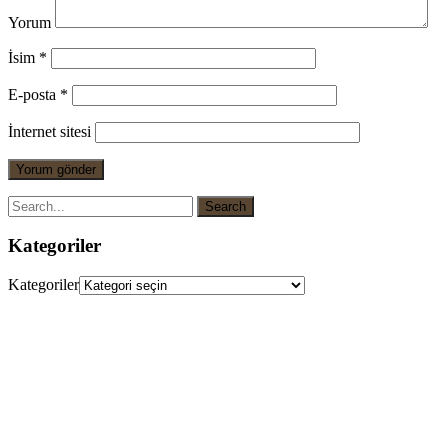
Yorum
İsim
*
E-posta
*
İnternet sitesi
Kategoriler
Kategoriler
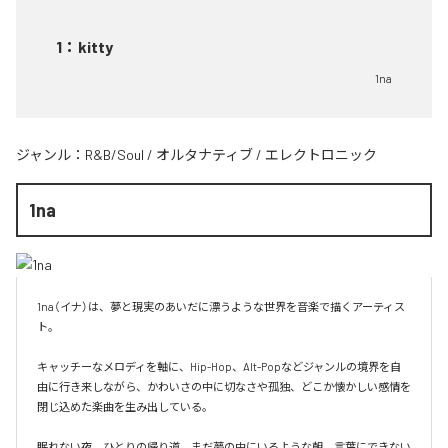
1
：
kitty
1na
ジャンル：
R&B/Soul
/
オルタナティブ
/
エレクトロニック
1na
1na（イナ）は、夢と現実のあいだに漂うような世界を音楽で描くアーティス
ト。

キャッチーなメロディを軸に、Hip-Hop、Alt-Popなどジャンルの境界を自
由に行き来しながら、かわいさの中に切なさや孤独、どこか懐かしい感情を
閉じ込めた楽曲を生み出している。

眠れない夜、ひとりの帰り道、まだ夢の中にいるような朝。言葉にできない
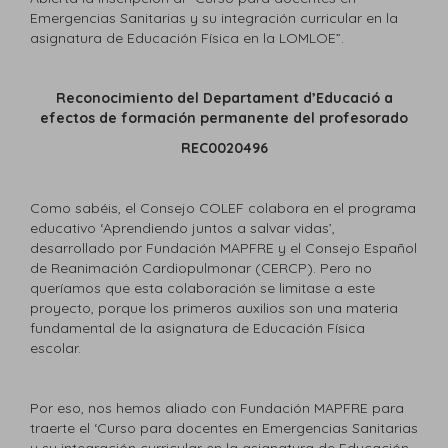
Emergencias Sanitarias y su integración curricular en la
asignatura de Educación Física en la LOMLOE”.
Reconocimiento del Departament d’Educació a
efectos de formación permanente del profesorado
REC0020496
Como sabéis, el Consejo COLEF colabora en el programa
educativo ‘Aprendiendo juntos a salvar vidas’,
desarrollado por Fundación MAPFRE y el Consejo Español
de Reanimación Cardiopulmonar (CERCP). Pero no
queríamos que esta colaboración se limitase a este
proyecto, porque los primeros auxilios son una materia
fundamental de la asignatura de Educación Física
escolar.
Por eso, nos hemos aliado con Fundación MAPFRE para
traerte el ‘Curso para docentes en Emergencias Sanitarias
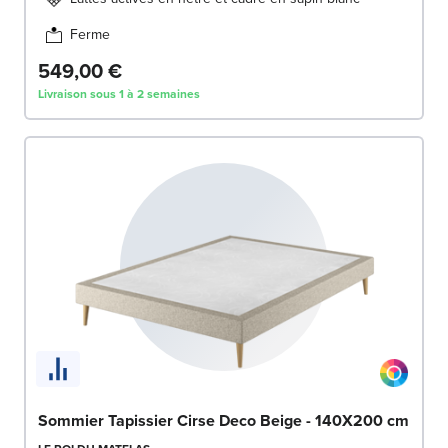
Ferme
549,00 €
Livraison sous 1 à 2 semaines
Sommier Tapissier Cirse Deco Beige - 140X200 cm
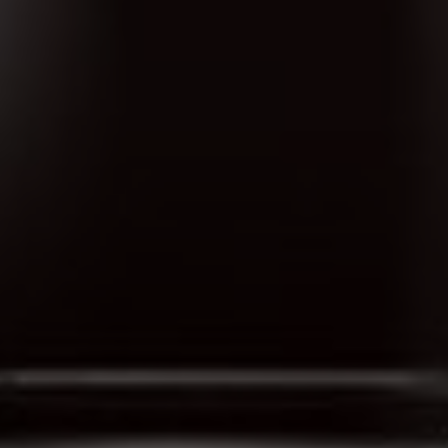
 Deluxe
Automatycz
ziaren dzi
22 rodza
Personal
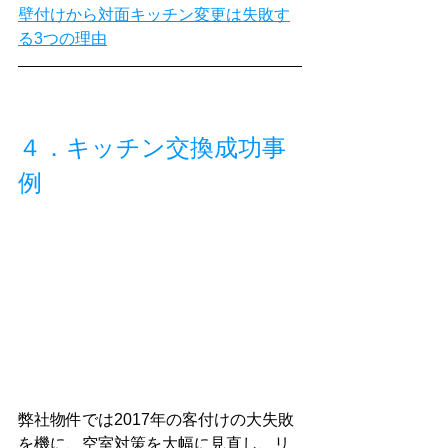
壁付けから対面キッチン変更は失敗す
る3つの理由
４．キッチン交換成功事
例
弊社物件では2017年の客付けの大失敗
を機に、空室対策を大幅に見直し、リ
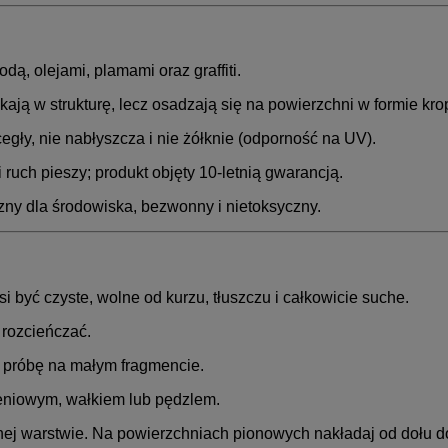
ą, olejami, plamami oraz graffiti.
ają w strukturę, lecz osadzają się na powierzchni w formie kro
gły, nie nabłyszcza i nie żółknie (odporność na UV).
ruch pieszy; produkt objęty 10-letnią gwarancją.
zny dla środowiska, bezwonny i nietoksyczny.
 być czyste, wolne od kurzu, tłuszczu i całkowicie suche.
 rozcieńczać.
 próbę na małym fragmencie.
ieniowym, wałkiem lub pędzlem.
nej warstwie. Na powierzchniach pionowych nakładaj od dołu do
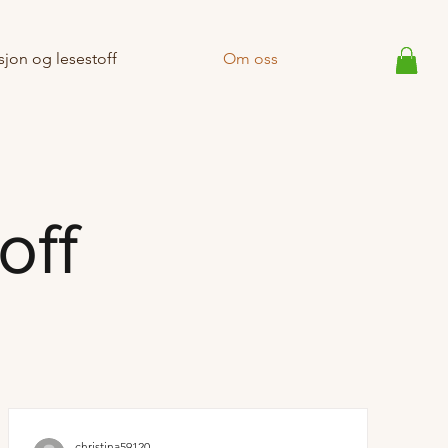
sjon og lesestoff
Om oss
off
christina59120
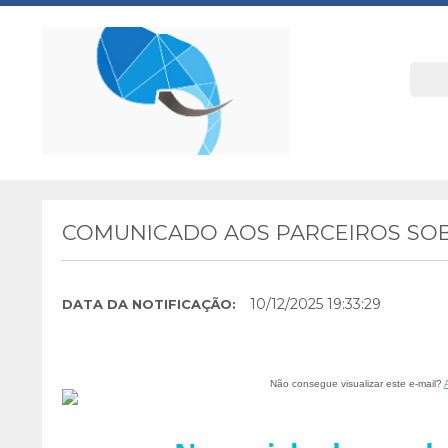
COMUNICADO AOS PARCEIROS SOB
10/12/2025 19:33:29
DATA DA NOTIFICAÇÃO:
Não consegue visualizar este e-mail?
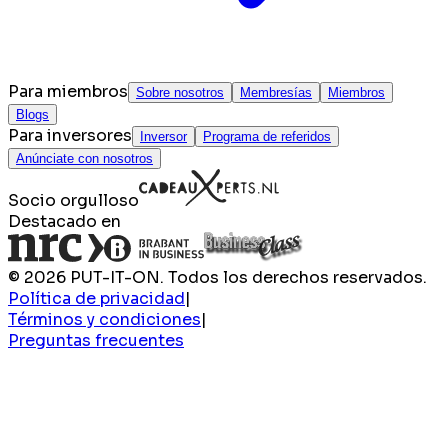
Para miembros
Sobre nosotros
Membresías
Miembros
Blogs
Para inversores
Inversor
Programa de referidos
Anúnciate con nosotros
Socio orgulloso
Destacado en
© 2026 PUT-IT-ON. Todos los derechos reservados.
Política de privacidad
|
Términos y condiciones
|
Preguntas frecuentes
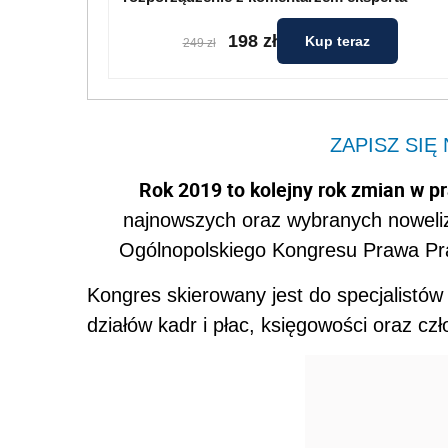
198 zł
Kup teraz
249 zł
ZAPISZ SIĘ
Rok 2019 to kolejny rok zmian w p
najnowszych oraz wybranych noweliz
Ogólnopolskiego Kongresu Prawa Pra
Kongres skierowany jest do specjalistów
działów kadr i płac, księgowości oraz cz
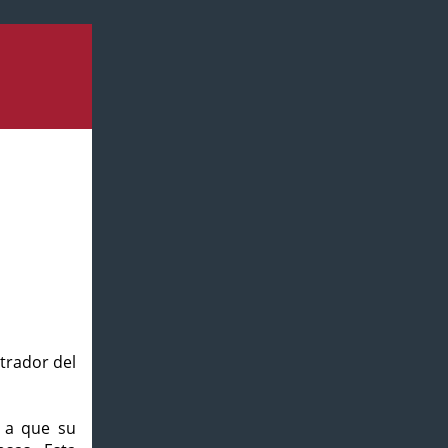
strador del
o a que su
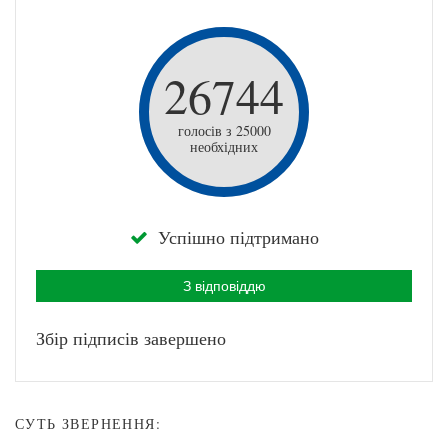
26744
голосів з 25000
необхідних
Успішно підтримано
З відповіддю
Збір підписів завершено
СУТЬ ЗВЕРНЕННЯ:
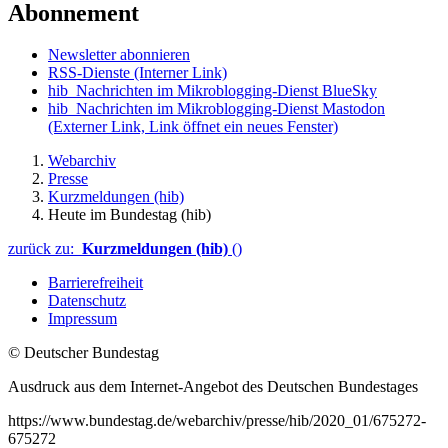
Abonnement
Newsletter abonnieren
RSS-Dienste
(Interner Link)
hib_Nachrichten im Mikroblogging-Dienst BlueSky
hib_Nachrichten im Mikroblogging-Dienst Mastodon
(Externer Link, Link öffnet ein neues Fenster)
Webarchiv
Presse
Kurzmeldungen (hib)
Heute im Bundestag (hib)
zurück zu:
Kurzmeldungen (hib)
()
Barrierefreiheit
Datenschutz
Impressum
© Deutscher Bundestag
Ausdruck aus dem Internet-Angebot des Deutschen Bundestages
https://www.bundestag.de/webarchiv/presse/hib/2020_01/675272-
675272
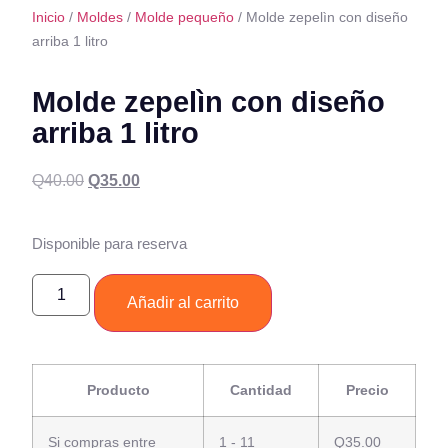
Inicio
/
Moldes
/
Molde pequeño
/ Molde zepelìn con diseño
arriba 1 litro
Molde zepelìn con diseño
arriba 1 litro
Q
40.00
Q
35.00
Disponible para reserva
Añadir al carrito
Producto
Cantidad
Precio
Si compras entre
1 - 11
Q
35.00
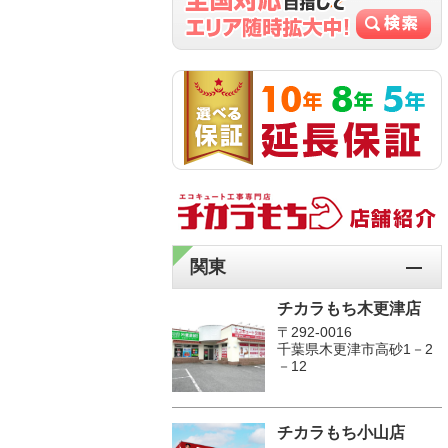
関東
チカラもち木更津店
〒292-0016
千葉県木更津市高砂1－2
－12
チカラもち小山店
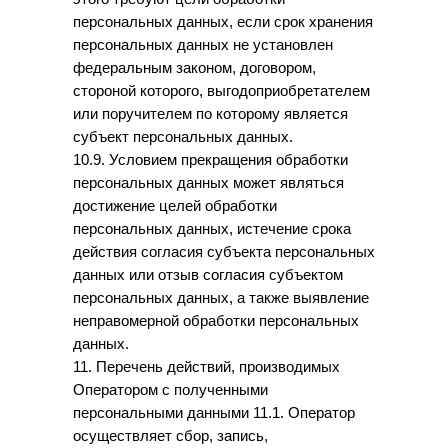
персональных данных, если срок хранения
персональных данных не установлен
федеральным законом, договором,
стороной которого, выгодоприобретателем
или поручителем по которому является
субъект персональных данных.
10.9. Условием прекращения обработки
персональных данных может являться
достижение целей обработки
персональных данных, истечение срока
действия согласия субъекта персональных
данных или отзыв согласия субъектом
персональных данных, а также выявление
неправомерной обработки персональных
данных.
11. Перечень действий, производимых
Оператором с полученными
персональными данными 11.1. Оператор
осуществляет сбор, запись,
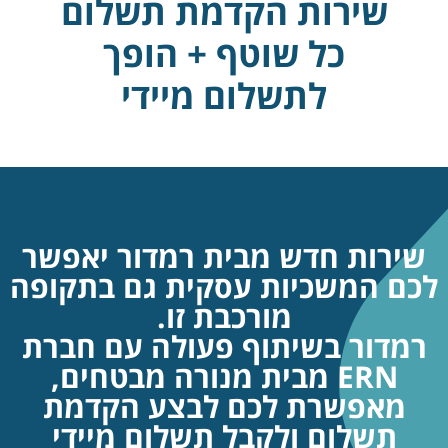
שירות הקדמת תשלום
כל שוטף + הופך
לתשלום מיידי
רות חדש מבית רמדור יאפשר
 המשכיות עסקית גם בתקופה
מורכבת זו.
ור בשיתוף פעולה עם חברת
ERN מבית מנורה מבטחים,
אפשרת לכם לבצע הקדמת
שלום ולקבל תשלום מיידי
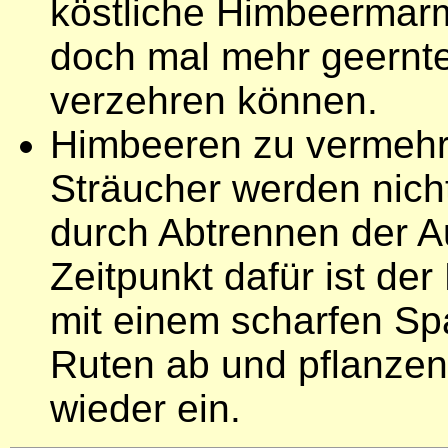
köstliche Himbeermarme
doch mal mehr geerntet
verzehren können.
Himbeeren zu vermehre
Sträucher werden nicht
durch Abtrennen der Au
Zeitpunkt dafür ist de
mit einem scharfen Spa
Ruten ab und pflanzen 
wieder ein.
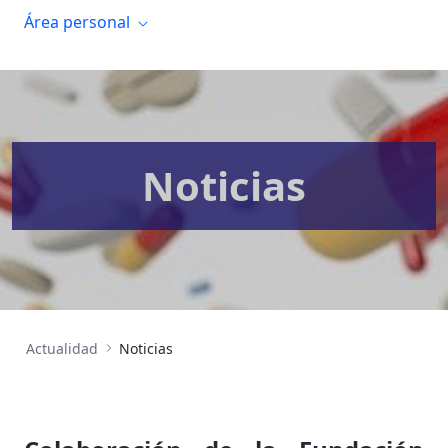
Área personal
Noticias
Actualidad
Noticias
__________
## EXERCISE DETAILS
Go through the records and work out how many lines contain the string "Fundación". The answer should be that number alone.

## RESPONSE BELOW
2